Years later, it was my turn to play high school basketball. My reputation as the “magic guy” stuck with me. People looked forward to seeing my tricks. Guys on the court would ask me if I had brought my cards for after the game. I loved getting to build relationships with my opponents.
Sadly, as the years went by, more and more players graduated. Many of the guys I had forged friendships with were no longer playing ball. Also, as the level of competition rose, I had less opportunities to perform magic for the other team. Post game card tricks unfortunately became a rarity.
A few nights ago, my team’s 21 game winning streak came to a close with a 6 point loss to the Parlier Panthers. It was the last league basketball game that I will ever play in. While we were getting ready to leave Parlier’s gym, a young boy approached me and said, “good game.” I smiled and thanked him. He walked back to his friends who were standing a ways back. I think his friends must have prompted him to speak because a few seconds later he called out, “Hey, do you still do magic?”
“Yeah,” I said. “Do you want to see something?”
So there I was, performing card tricks to fans just like old times. As the magic took place I looked up and saw their astonished faces. It hit me that this would probably be the last time I show magic to fans in my league. I thought back to when I was young kid performing years ago.
“Come closer so you can hear me better,” I said. “I want to show you one of my favorite tricks.
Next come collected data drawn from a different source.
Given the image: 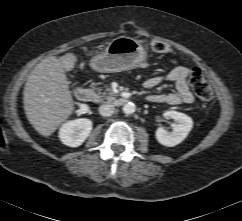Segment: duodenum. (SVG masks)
<instances>
[{
    "mask_svg": "<svg viewBox=\"0 0 242 221\" xmlns=\"http://www.w3.org/2000/svg\"><path fill=\"white\" fill-rule=\"evenodd\" d=\"M76 98L81 102H89L93 99V92L87 87H78L75 91ZM129 97L121 96L112 100L114 106H123L128 103Z\"/></svg>",
    "mask_w": 242,
    "mask_h": 221,
    "instance_id": "obj_1",
    "label": "duodenum"
}]
</instances>
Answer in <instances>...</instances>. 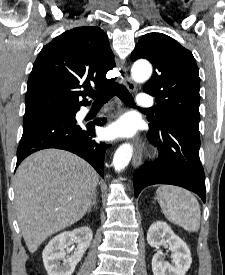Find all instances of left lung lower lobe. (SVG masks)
<instances>
[{"label":"left lung lower lobe","mask_w":225,"mask_h":275,"mask_svg":"<svg viewBox=\"0 0 225 275\" xmlns=\"http://www.w3.org/2000/svg\"><path fill=\"white\" fill-rule=\"evenodd\" d=\"M148 140L158 146L156 161L144 163L134 176V192L152 184H172L198 194L205 203V175L199 158V130L166 123L150 128Z\"/></svg>","instance_id":"0a47b994"}]
</instances>
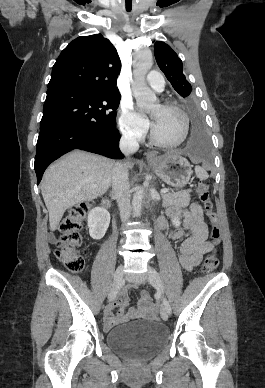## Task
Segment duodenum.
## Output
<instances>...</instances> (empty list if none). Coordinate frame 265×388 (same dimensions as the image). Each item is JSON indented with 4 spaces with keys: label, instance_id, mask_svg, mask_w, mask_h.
<instances>
[{
    "label": "duodenum",
    "instance_id": "1",
    "mask_svg": "<svg viewBox=\"0 0 265 388\" xmlns=\"http://www.w3.org/2000/svg\"><path fill=\"white\" fill-rule=\"evenodd\" d=\"M104 206H105L106 208H109V207H110V202H109V201H106V202L104 203Z\"/></svg>",
    "mask_w": 265,
    "mask_h": 388
}]
</instances>
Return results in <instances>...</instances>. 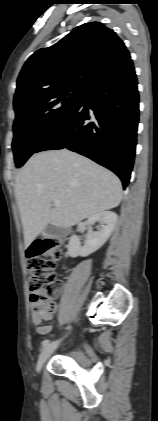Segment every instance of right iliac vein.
<instances>
[{
  "label": "right iliac vein",
  "instance_id": "1",
  "mask_svg": "<svg viewBox=\"0 0 158 421\" xmlns=\"http://www.w3.org/2000/svg\"><path fill=\"white\" fill-rule=\"evenodd\" d=\"M61 340H56L48 344L40 353L37 364H36V370L37 372H40L44 363L46 360L50 357V355L54 352V350L58 347Z\"/></svg>",
  "mask_w": 158,
  "mask_h": 421
}]
</instances>
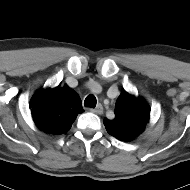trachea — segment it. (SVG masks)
Wrapping results in <instances>:
<instances>
[{
	"label": "trachea",
	"instance_id": "1",
	"mask_svg": "<svg viewBox=\"0 0 190 190\" xmlns=\"http://www.w3.org/2000/svg\"><path fill=\"white\" fill-rule=\"evenodd\" d=\"M97 103L96 97L93 94H90L86 97L84 101L85 107L95 108Z\"/></svg>",
	"mask_w": 190,
	"mask_h": 190
}]
</instances>
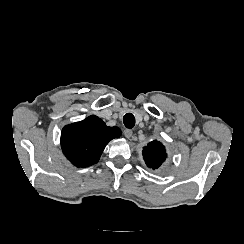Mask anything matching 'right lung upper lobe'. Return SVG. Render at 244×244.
<instances>
[{
    "instance_id": "1",
    "label": "right lung upper lobe",
    "mask_w": 244,
    "mask_h": 244,
    "mask_svg": "<svg viewBox=\"0 0 244 244\" xmlns=\"http://www.w3.org/2000/svg\"><path fill=\"white\" fill-rule=\"evenodd\" d=\"M120 135L118 127H108L100 118L92 115L63 128L61 147L73 165L88 167L97 163L108 142Z\"/></svg>"
}]
</instances>
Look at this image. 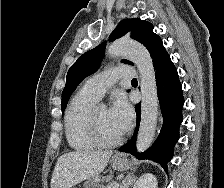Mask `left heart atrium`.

I also want to share a message with you.” The three boys huddled closer together. I had one pick a card and then I proceeded to share the gospel.
While it was tough to lose Friday night, basketball is so much more than winning and losing. It’s a way to demonstrate sportsmanship and honor Christ. It’s an avenue to build relationships and share your faith. You and I are called to tell people about the wonderful news of Jesus Christ. You don't need to play basketball or know magic to share your faith. You have the Spirit of Jesus living inside of you. May we look for opportunities to share our faith. The ball is in our court.